=== What the task requires ===
Transcribe the records below exactly, leaving out any pictures.

▼

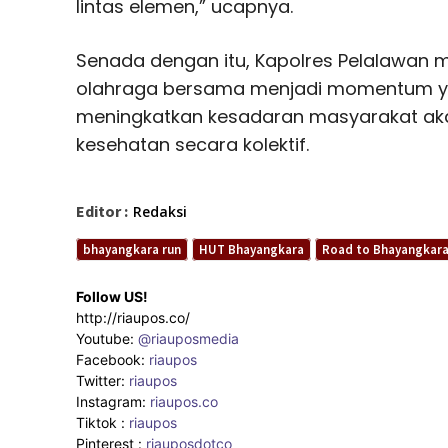
lintas elemen,” ucapnya.
Senada dengan itu, Kapolres Pelalawa
olahraga bersama menjadi momentum ya
meningkatkan kesadaran masyarakat ak
kesehatan secara kolektif.
Editor :
Redaksi
bhayangkara run
HUT Bhayangkara
Road to Bhayangkara
Follow US!
http://riaupos.co/
Youtube:
@riauposmedia
Facebook:
riaupos
Twitter:
riaupos
Instagram:
riaupos.co
Tiktok :
riaupos
Pinterest :
riauposdotco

▲

=== Problem solution ===
lintas elemen,” ucapnya.
Senada dengan itu, Kapolres Pelalawa
olahraga bersama menjadi momentum ya
meningkatkan kesadaran masyarakat ak
kesehatan secara kolektif.
Editor :
Redaksi
bhayangkara run
HUT Bhayangkara
Road to Bhayangkara
Follow US!
http://riaupos.co/
Youtube:
@riauposmedia
Facebook:
riaupos
Twitter:
riaupos
Instagram:
riaupos.co
Tiktok :
riaupos
Pinterest :
riauposdotco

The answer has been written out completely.